#### Assignment
The lines you should transcribe are those from the one containing "28 қараша, 2024" to the end of the listing below, exactly, with pictures left out.

#### The data
Start of Block
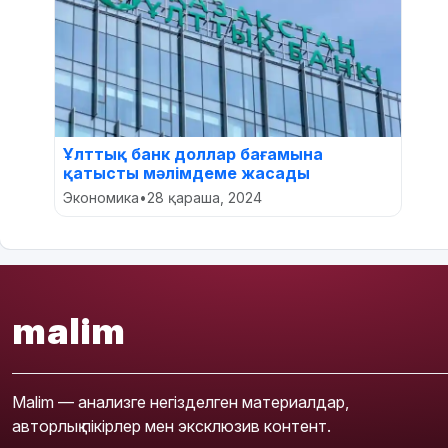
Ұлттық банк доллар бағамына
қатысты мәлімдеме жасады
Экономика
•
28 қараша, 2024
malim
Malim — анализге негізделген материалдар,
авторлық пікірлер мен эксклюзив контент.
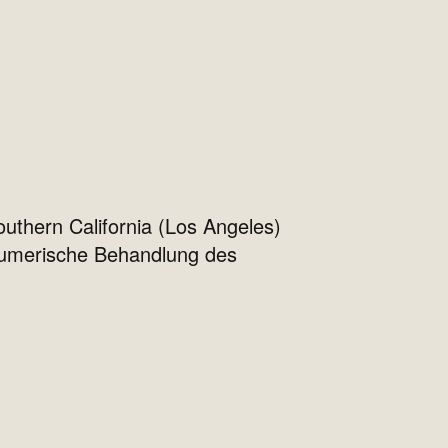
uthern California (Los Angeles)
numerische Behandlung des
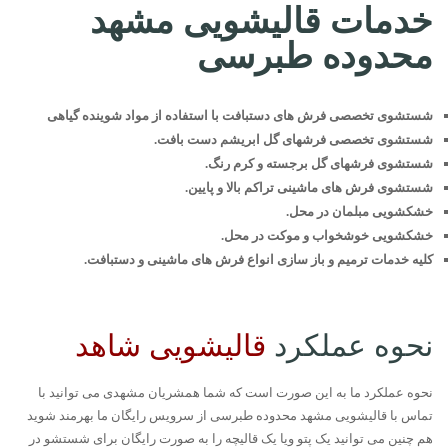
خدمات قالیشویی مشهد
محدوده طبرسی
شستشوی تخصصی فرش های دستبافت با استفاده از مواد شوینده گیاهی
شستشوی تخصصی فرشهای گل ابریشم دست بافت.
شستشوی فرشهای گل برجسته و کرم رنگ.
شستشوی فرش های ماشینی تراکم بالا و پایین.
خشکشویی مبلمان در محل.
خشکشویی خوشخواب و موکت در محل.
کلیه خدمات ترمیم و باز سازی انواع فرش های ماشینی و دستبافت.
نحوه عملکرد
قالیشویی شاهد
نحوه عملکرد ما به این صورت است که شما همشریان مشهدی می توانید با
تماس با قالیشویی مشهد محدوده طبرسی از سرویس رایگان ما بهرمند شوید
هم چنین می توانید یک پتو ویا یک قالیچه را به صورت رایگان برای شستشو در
End of Block
#### Exercise response
28 қараша, 2024
malim
Malim — анализге негізделген материалдар,
авторлық пікірлер мен эксклюзив контент.
uthern California (Los Angeles)
numerische Behandlung des
خدمات قالیشویی مشهد
محدوده طبرسی
شستشوی تخصصی فرش های دستبافت با استفاده از مواد شوینده گیاهی
شستشوی تخصصی فرشهای گل ابریشم دست بافت.
شستشوی فرشهای گل برجسته و کرم رنگ.
شستشوی فرش های ماشینی تراکم بالا و پایین.
خشکشویی مبلمان در محل.
خشکشویی خوشخواب و موکت در محل.
کلیه خدمات ترمیم و باز سازی انواع فرش های ماشینی و دستبافت.
نحوه عملکرد
قالیشویی شاهد
نحوه عملکرد ما به این صورت است که شما همشریان مشهدی می توانید با
تماس با قالیشویی مشهد محدوده طبرسی از سرویس رایگان ما بهرمند شوید
هم چنین می توانید یک پتو ویا یک قالیچه را به صورت رایگان برای شستشو در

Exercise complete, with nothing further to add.